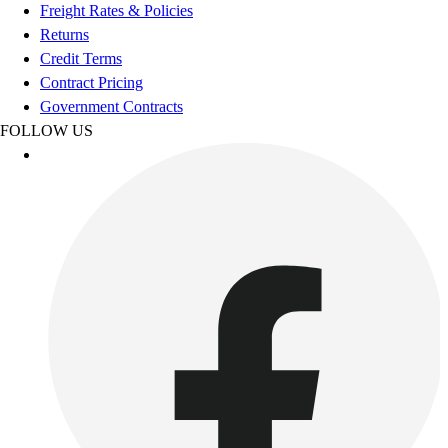
Football
Freight Rates & Policies
Footwear
Returns
Credit Terms
Contract Pricing
Government Contracts
FOLLOW US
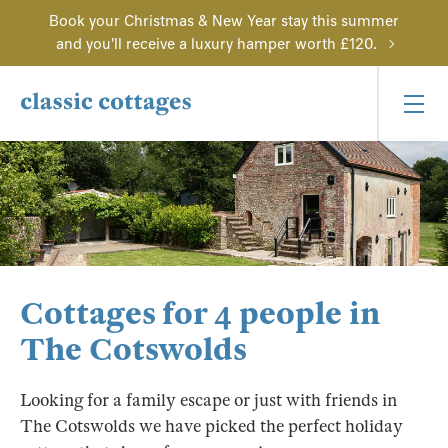
Book your Christmas & New Year stay this summer
and you'll receive a luxury hamper worth £120.
Cottages for 4 people in
The Cotswolds
Looking for a family escape or just with friends in
The Cotswolds we have picked the perfect holiday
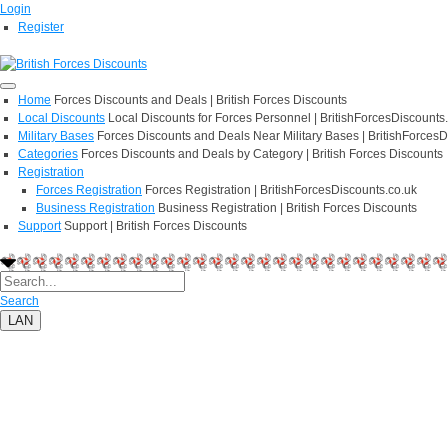
Login
Register
Home
Forces Discounts and Deals | British Forces Discounts
Local Discounts
Local Discounts for Forces Personnel | BritishForcesDiscounts
Military Bases
Forces Discounts and Deals Near Military Bases | BritishForcesD
Categories
Forces Discounts and Deals by Category | British Forces Discounts
Registration
Forces Registration
Forces Registration | BritishForcesDiscounts.co.uk
Business Registration
Business Registration | British Forces Discounts
Support
Support | British Forces Discounts
Search
LAN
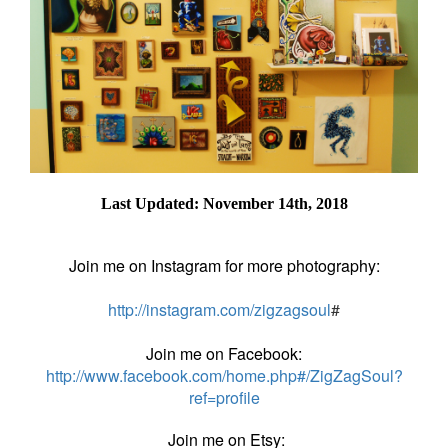
Last Updated: November 14th, 2018
Join me on Instagram for more photography:
http://instagram.com/zigzagsoul
#
Join me on Facebook:
http://www.facebook.com/home.php#/ZigZagSoul?
ref=profile
Join me on Etsy:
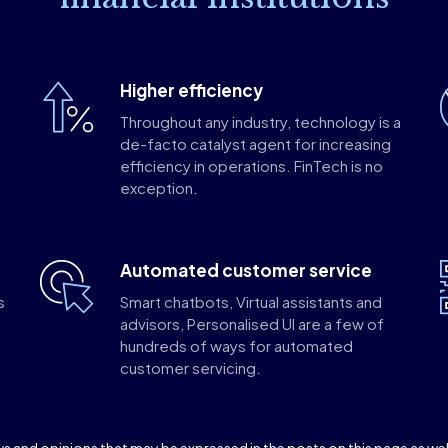
Higher efficiency
Throughout any industry, technology is a
de-facto catalyst agent for increasing
efficiency in operations. FinTech is no
exception.
Automated customer service
s
Smart chatbots, Virtual assistants and
o
advisors, Personalised UI are a few of
hundreds of ways for automated
customer servicing.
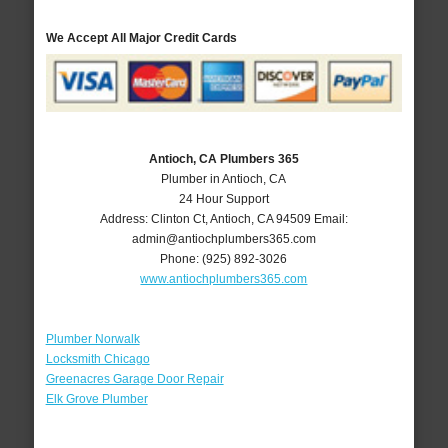
We Accept All Major Credit Cards
Antioch, CA Plumbers 365
Plumber in Antioch, CA
24 Hour Support
Address:
Clinton Ct
,
Antioch
,
CA
94509
Email:
admin@antiochplumbers365.com
Phone:
(925) 892-3026
www.antiochplumbers365.com
Plumber Norwalk
Locksmith Chicago
Greenacres Garage Door Repair
Elk Grove Plumber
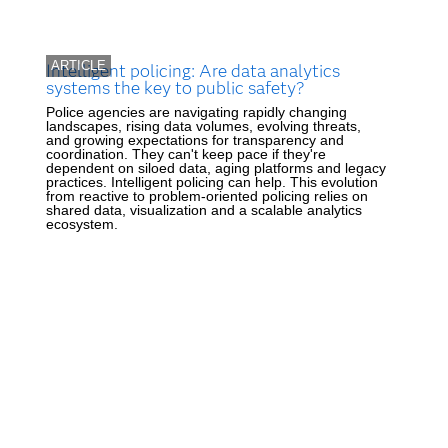
ARTICLE
Intelligent policing: Are data analytics
systems the key to public safety?
Police agencies are navigating rapidly changing
landscapes, rising data volumes, evolving threats,
and growing expectations for transparency and
coordination. They can't keep pace if they're
dependent on siloed data, aging platforms and legacy
practices. Intelligent policing can help. This evolution
from reactive to problem-oriented policing relies on
shared data, visualization and a scalable analytics
ecosystem.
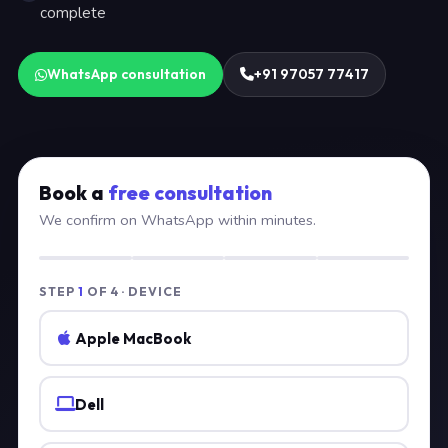
complete
WhatsApp consultation
+91 97057 77417
Book a
free consultation
We confirm on WhatsApp within minutes.
STEP
1
OF 4 · DEVICE
Apple MacBook
Dell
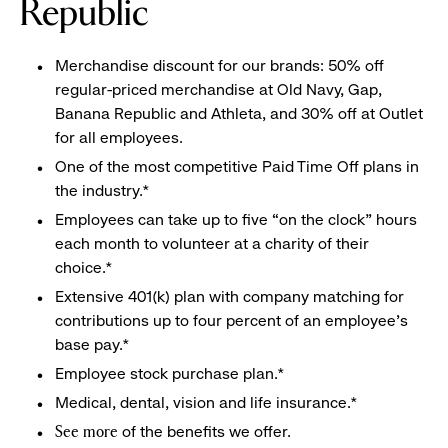
Republic
Merchandise discount for our brands: 50% off
regular-priced merchandise at Old Navy, Gap,
Banana Republic and Athleta, and 30% off at Outlet
for all employees.
One of the most competitive Paid Time Off plans in
the industry.*
Employees can take up to five “on the clock” hours
each month to volunteer at a charity of their
choice.*
Extensive 401(k) plan with company matching for
contributions up to four percent of an employee’s
base pay.*
Employee stock purchase plan.*
Medical, dental, vision and life insurance.*
of the benefits we offer.
See more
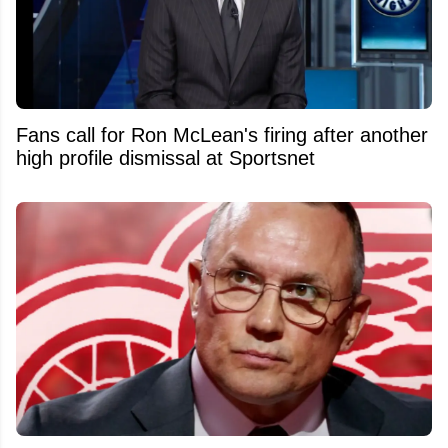
Fans call for Ron McLean's firing after another
high profile dismissal at Sportsnet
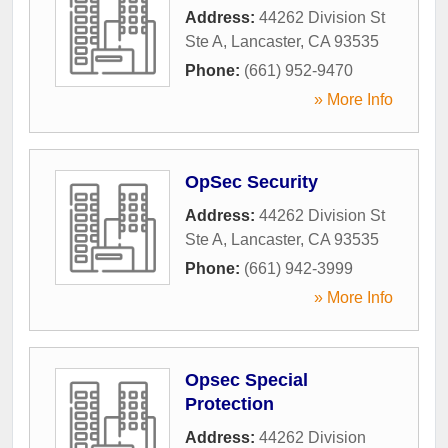
Address:
44262 Division St
Ste A
,
Lancaster
,
CA
93535
Phone:
(661) 952-9470
» More Info
OpSec Security
Address:
44262 Division St
Ste A
,
Lancaster
,
CA
93535
Phone:
(661) 942-3999
» More Info
Opsec Special
Protection
Address:
44262 Division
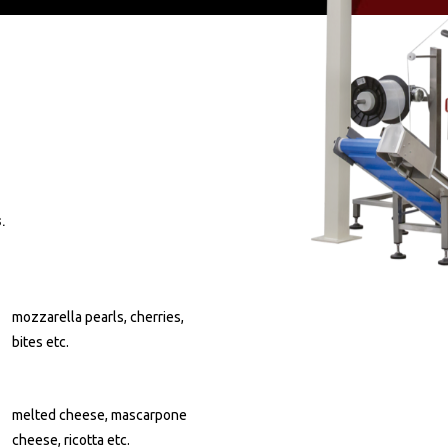
.
mozzarella pearls, cherries,
bites etc.
melted cheese, mascarpone
cheese, ricotta etc.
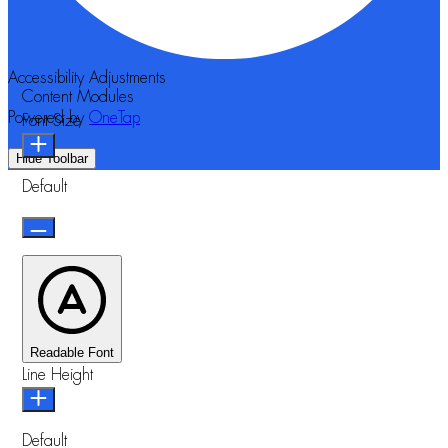
Accessibility Adjustments
Content Modules
Powered by
OneTap
Font Size
Hide Toolbar
Default
Readable Font
Line Height
Default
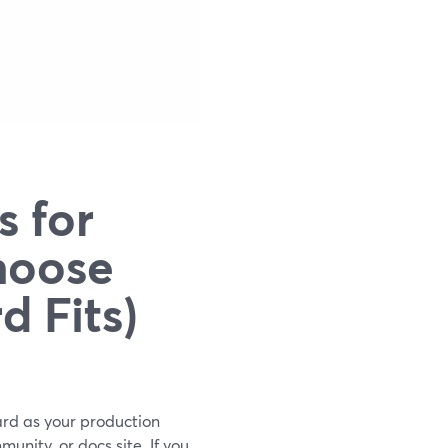
s for
hoose
 Fits)
Yard as your production
unity, or docs site. If you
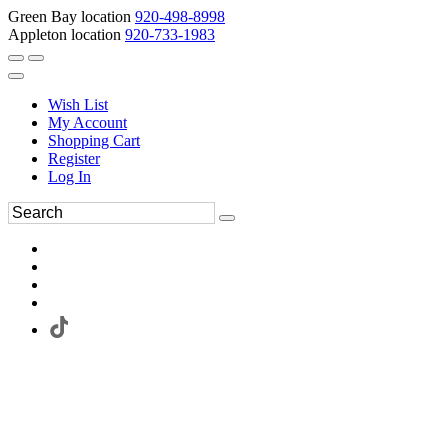
Green Bay location
920-498-8998
Appleton location
920-733-1983
Wish List
My Account
Shopping Cart
Register
Log In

::::::::::

WHAT THE TASK ASKS: Please count the lines that hold "Forces" in this data and report the total alone.

FINAL ANSWER: 8